(Saved entries)
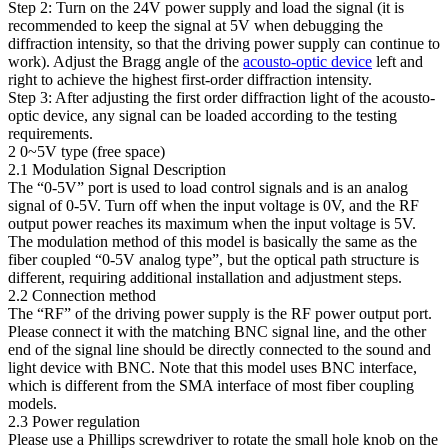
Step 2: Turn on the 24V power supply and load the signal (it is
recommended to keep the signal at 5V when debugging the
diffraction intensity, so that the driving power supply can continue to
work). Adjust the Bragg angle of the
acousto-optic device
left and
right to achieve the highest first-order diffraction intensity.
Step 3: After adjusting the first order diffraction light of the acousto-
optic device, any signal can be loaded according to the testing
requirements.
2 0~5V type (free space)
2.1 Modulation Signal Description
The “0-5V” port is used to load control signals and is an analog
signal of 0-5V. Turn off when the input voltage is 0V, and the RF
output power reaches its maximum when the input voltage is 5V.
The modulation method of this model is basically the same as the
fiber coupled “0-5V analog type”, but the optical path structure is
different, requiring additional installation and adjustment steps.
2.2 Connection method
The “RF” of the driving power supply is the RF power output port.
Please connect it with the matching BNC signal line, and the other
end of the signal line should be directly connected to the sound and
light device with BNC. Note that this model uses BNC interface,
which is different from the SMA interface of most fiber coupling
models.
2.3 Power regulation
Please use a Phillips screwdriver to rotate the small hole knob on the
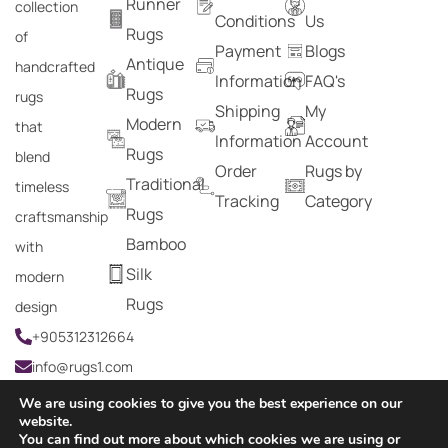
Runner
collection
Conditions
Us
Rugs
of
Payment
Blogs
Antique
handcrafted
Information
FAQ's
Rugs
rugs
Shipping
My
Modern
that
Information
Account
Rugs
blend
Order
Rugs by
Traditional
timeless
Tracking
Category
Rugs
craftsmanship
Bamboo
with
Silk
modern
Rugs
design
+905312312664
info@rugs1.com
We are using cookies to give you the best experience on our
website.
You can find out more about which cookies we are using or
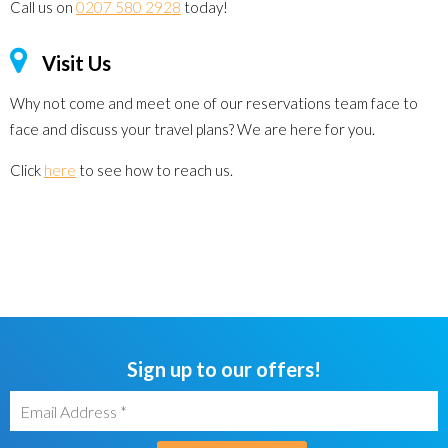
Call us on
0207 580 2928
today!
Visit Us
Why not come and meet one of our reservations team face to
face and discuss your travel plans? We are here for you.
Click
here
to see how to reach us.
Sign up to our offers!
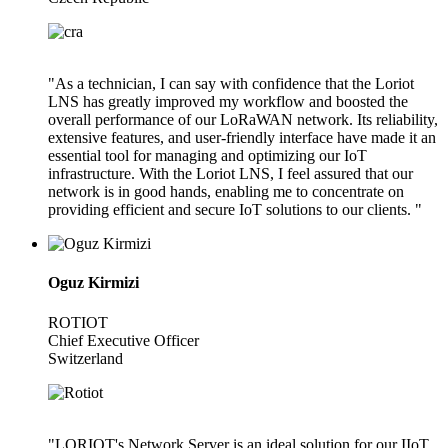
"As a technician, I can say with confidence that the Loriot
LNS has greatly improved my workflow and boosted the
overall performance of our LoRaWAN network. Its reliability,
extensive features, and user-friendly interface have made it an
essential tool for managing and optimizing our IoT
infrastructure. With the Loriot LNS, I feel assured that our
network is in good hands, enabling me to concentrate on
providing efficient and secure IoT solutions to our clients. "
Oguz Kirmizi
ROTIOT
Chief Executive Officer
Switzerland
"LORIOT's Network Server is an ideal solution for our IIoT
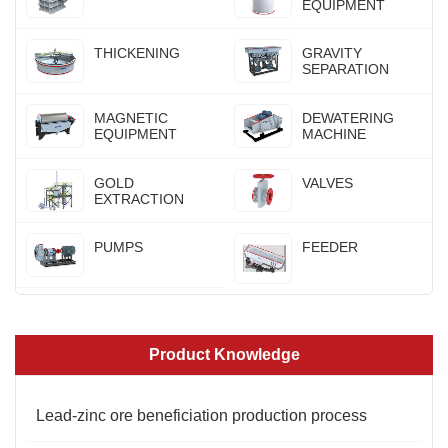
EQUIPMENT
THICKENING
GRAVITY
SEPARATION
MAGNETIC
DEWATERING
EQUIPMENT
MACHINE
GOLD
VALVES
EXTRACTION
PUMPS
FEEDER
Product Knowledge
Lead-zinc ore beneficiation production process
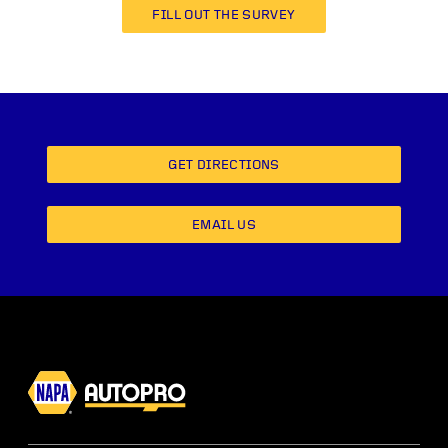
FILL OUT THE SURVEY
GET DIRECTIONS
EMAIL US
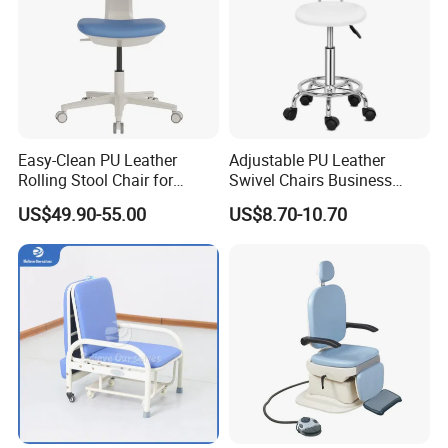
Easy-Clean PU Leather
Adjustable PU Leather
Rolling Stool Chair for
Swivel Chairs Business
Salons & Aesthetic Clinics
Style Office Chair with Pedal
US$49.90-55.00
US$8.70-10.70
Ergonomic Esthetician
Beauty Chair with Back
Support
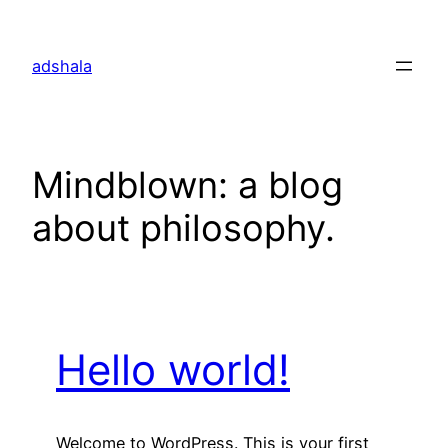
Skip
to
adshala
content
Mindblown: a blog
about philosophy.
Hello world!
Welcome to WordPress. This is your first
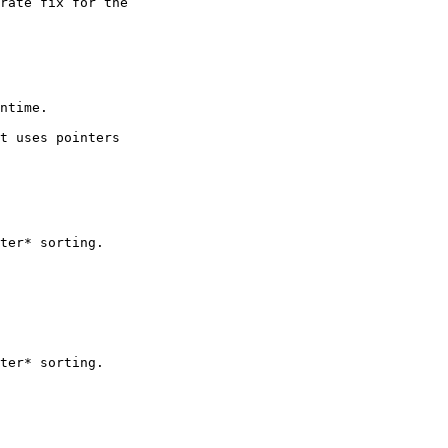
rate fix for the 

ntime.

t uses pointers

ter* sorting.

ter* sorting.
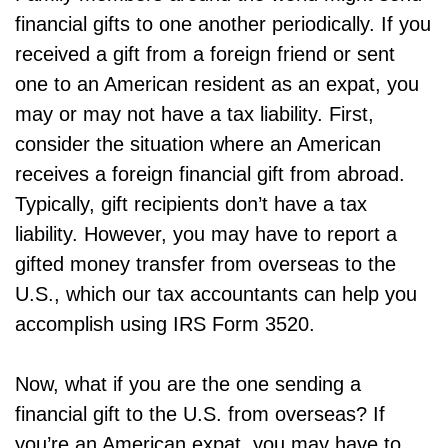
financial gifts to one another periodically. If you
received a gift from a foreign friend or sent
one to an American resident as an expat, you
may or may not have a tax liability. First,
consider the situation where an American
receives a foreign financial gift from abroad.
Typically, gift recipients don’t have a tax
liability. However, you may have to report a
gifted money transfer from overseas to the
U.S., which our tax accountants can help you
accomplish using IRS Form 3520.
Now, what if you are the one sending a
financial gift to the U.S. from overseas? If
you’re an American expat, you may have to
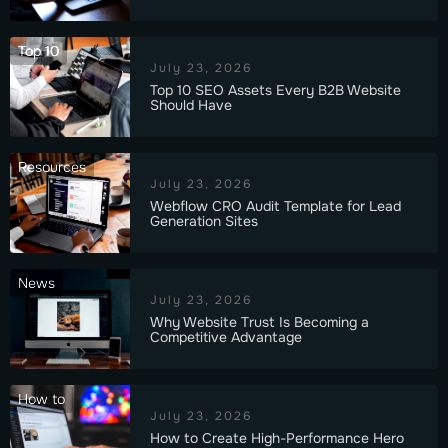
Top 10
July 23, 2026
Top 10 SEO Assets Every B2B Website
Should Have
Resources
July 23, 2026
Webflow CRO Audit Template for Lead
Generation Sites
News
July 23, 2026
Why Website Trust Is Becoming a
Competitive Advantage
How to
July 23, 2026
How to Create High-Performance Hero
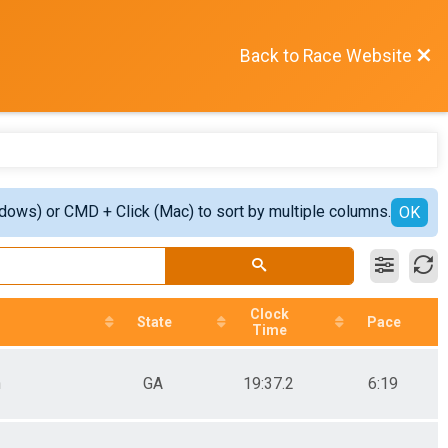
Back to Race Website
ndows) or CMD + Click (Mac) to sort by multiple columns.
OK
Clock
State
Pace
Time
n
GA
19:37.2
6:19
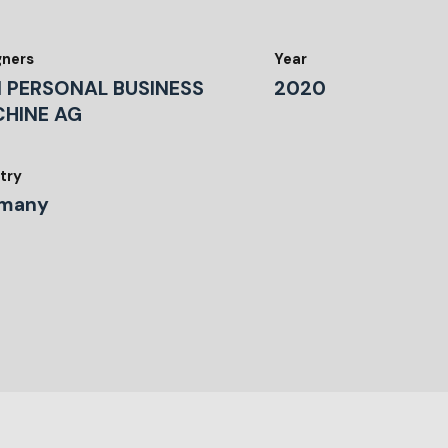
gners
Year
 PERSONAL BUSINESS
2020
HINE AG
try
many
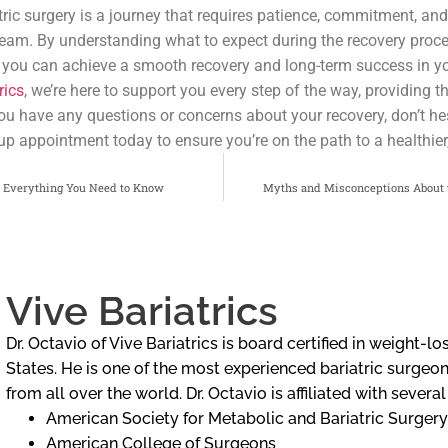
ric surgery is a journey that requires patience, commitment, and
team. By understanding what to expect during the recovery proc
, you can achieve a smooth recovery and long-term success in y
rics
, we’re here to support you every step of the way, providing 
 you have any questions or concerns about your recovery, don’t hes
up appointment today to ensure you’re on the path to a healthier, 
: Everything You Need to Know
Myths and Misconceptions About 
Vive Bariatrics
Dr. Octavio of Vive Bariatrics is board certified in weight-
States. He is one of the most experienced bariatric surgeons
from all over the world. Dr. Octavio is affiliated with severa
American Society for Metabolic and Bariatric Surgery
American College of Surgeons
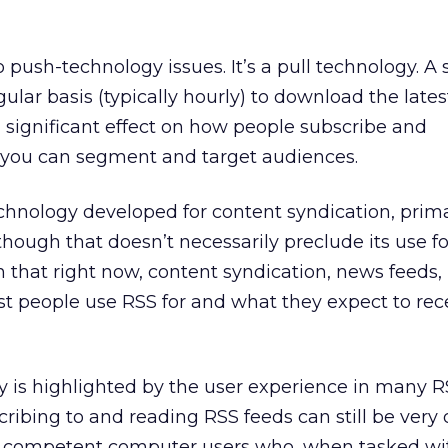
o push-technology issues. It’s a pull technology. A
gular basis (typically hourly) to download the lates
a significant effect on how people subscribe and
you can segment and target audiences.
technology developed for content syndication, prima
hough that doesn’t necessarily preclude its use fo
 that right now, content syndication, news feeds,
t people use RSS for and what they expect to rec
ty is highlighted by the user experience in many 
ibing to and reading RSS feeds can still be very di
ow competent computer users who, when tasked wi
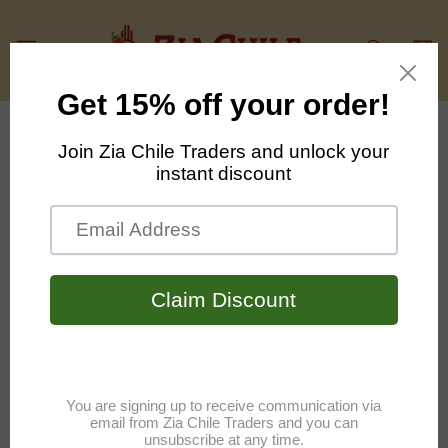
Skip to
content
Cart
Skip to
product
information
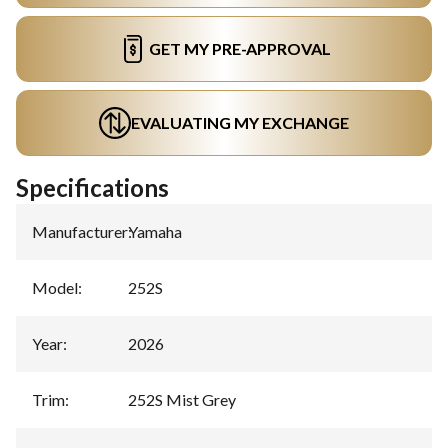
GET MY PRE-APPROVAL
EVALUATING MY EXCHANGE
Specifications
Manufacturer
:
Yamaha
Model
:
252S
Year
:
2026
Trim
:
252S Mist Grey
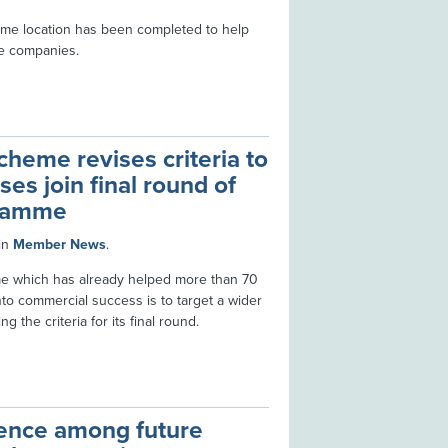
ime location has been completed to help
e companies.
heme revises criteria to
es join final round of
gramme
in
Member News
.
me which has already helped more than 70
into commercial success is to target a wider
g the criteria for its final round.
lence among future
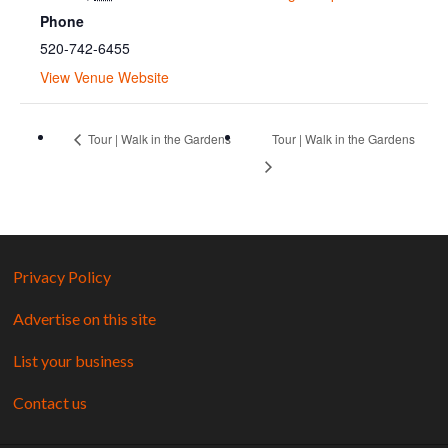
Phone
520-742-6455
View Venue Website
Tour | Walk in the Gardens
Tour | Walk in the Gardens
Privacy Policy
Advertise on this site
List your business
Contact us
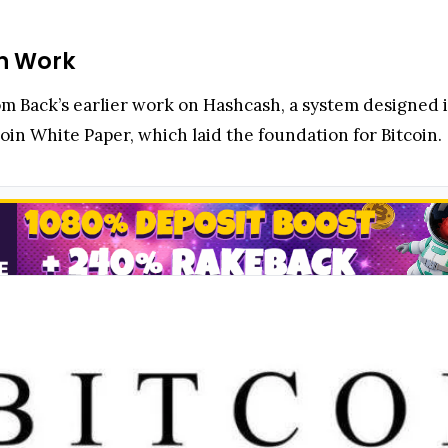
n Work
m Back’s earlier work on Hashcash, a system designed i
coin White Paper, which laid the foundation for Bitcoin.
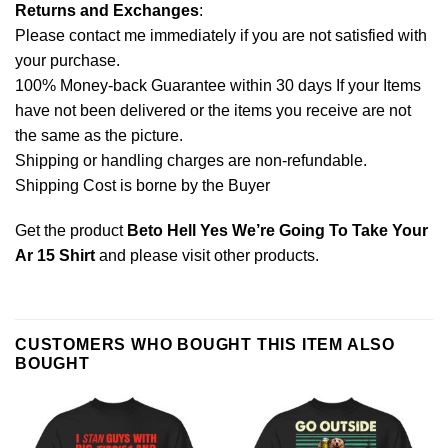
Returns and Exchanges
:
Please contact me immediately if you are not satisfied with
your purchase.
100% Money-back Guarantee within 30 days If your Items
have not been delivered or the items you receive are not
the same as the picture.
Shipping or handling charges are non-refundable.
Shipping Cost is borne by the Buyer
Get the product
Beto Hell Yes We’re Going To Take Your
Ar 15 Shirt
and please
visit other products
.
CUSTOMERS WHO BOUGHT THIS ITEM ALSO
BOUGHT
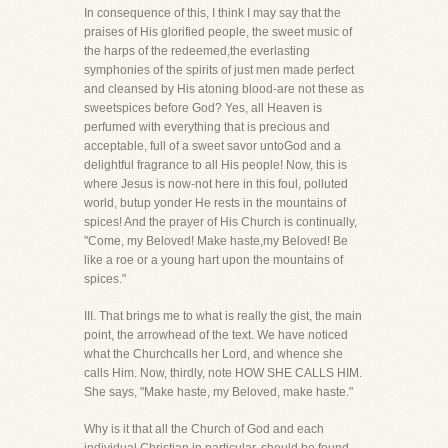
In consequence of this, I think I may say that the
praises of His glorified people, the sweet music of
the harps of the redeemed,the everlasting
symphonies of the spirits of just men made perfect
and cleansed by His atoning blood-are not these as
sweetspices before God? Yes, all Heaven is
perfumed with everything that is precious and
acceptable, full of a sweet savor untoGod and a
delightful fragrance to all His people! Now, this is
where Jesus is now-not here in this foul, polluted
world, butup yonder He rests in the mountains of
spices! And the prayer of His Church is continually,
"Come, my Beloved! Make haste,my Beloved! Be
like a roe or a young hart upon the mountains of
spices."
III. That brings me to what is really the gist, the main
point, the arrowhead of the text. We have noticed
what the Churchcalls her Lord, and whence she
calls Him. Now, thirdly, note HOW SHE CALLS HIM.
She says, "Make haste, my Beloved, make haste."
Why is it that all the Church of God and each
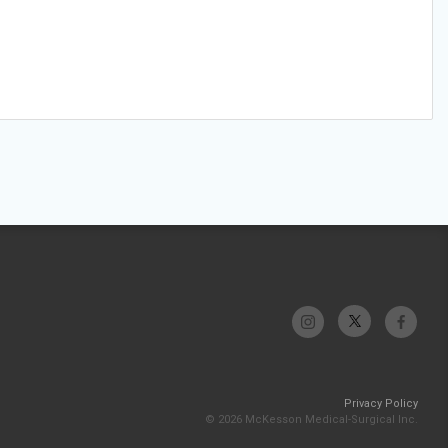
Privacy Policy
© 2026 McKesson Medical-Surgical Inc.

• _TASK TO COMPLETE_: Without the pictures, write out every entry precisely as it appears.

• _ANSWER FOR THIS EXERCISE_:
Step 2: Turn on the 24V power supply and load the signal (it is
recommended to keep the signal at 5V when debugging the
diffraction intensity, so that the driving power supply can continue to
work). Adjust the Bragg angle of the
acousto-optic device
left and
right to achieve the highest first-order diffraction intensity.
Step 3: After adjusting the first order diffraction light of the acousto-
optic device, any signal can be loaded according to the testing
requirements.
2 0~5V type (free space)
2.1 Modulation Signal Description
The “0-5V” port is used to load control signals and is an analog
signal of 0-5V. Turn off when the input voltage is 0V, and the RF
output power reaches its maximum when the input voltage is 5V.
The modulation method of this model is basically the same as the
fiber coupled “0-5V analog type”, but the optical path structure is
different, requiring additional installation and adjustment steps.
2.2 Connection method
The “RF” of the driving power supply is the RF power output port.
Please connect it with the matching BNC signal line, and the other
end of the signal line should be directly connected to the sound and
light device with BNC. Note that this model uses BNC interface,
which is different from the SMA interface of most fiber coupling
models.
2.3 Power regulation
Please use a Phillips screwdriver to rotate the small hole knob on the
Runner
collection
Conditions
Us
Rugs
of
Payment
Blogs
Antique
handcrafted
Information
FAQ's
Rugs
rugs
Shipping
My
Modern
that
Information
Account
Rugs
blend
Order
Rugs by
Traditional
timeless
Tracking
Category
Rugs
craftsmanship
Bamboo
with
Silk
modern
Rugs
design
+905312312664
info@rugs1.com
We are using cookies to give you the best experience on our
website.
You can find out more about which cookies we are using or
Call us on
0207 580 2928
today!
Visit Us
Why not come and meet one of our reservations team face to
face and discuss your travel plans? We are here for you.
Click
here
to see how to reach us.
Sign up to our offers!
"As a technician, I can say with confidence that the Loriot
LNS has greatly improved my workflow and boosted the
overall performance of our LoRaWAN network. Its reliability,
extensive features, and user-friendly interface have made it an
essential tool for managing and optimizing our IoT
infrastructure. With the Loriot LNS, I feel assured that our
network is in good hands, enabling me to concentrate on
providing efficient and secure IoT solutions to our clients. "
Oguz Kirmizi
ROTIOT
Chief Executive Officer
Switzerland
"LORIOT's Network Server is an ideal solution for our IIoT
EQUIPMENT
THICKENING
GRAVITY
SEPARATION
MAGNETIC
DEWATERING
EQUIPMENT
MACHINE
GOLD
VALVES
EXTRACTION
PUMPS
FEEDER
Product Knowledge
Lead-zinc ore beneficiation production process
FILL OUT THE SURVEY
GET DIRECTIONS
EMAIL US
Easy-Clean PU Leather
Adjustable PU Leather
Rolling Stool Chair for
Swivel Chairs Business
Salons & Aesthetic Clinics
Style Office Chair with Pedal
US$49.90-55.00
US$8.70-10.70
Ergonomic Esthetician
Beauty Chair with Back
Support
Skip
to
adshala
content
Mindblown: a blog
about philosophy.
Hello world!
Welcome to WordPress. This is your first
rate fix for the 

ntime.

t uses pointers

ter* sorting.

ter* sorting.
financial gifts to one another periodically. If you
received a gift from a foreign friend or sent
one to an American resident as an expat, you
may or may not have a tax liability. First,
consider the situation where an American
receives a foreign financial gift from abroad.
Typically, gift recipients don’t have a tax
liability. However, you may have to report a
gifted money transfer from overseas to the
U.S., which our tax accountants can help you
accomplish using IRS Form 3520.
Now, what if you are the one sending a
financial gift to the U.S. from overseas? If
you’re an American expat, you may have to
Top 10
July 23, 2026
Top 10 SEO Assets Every B2B Website
Should Have
Resources
July 23, 2026
Webflow CRO Audit Template for Lead
Generation Sites
News
July 23, 2026
Why Website Trust Is Becoming a
Competitive Advantage
How to
July 23, 2026
How to Create High-Performance Hero
Back to Race Website
ndows) or CMD + Click (Mac) to sort by multiple columns.
OK
Clock
State
Pace
Time
n
GA
19:37.2
6:19
gners
Year
 PERSONAL BUSINESS
2020
HINE AG
try
many
ric surgery is a journey that requires patience, commitment, and
team. By understanding what to expect during the recovery proc
, you can achieve a smooth recovery and long-term success in y
rics
, we’re here to support you every step of the way, providing 
 you have any questions or concerns about your recovery, don’t hes
up appointment today to ensure you’re on the path to a healthier, 
: Everything You Need to Know
Myths and Misconceptions About 
Vive Bariatrics
Dr. Octavio of Vive Bariatrics is board certified in weight-
States. He is one of the most experienced bariatric surgeons
from all over the world. Dr. Octavio is affiliated with severa
American Society for Metabolic and Bariatric Surgery
American College of Surgeons
o push-technology issues. It’s a pull technology. A
gular basis (typically hourly) to download the lates
a significant effect on how people subscribe and
you can segment and target audiences.
technology developed for content syndication, prima
hough that doesn’t necessarily preclude its use fo
 that right now, content syndication, news feeds,
t people use RSS for and what they expect to rec
ty is highlighted by the user experience in many 
ibing to and reading RSS feeds can still be very di
ow competent computer users who, when tasked wi
Skip to
content
Cart
Skip to
product
information
GET MY PRE-APPROVAL
EVALUATING MY EXCHANGE
Specifications
Manufacturer
:
Yamaha
Model
:
252S
Year
:
2026
Trim
:
252S Mist Grey
ime location has been completed to help
e companies.
heme revises criteria to
es join final round of
gramme
in
Member News
.
me which has already helped more than 70
into commercial success is to target a wider
g the criteria for its final round.
lence among future
Phone
520-742-6455
View Venue Website
Tour | Walk in the Gardens
Tour | Walk in the Gardens
Privacy Policy
Advertise on this site
List your business
Contact us
n Work
m Back’s earlier work on Hashcash, a system designed i
coin White Paper, which laid the foundation for Bitcoin.
Returns and Exchanges
:
Please contact me immediately if you are not satisfied with
your purchase.
100% Money-back Guarantee within 30 days If your Items
have not been delivered or the items you receive are not
the same as the picture.
Shipping or handling charges are non-refundable.
Shipping Cost is borne by the Buyer
Get the product
Beto Hell Yes We’re Going To Take Your
Ar 15 Shirt
and please
visit other products
.
CUSTOMERS WHO BOUGHT THIS ITEM ALSO
BOUGHT
In consequence of this, I think I may say that the
praises of His glorified people, the sweet music of
the harps of the redeemed,the everlasting
symphonies of the spirits of just men made perfect
and cleansed by His atoning blood-are not these as
sweetspices before God? Yes, all Heaven is
perfumed with everything that is precious and
acceptable, full of a sweet savor untoGod and a
delightful fragrance to all His people! Now, this is
where Jesus is now-not here in this foul, polluted
world, butup yonder He rests in the mountains of
spices! And the prayer of His Church is continually,
"Come, my Beloved! Make haste,my Beloved! Be
like a roe or a young hart upon the mountains of
spices."
III. That brings me to what is really the gist, the main
point, the arrowhead of the text. We have noticed
what the Churchcalls her Lord, and whence she
calls Him. Now, thirdly, note HOW SHE CALLS HIM.
She says, "Make haste, my Beloved, make haste."
Why is it that all the Church of God and each
Privacy Policy
© 2026 McKesson Medical-Surgical Inc.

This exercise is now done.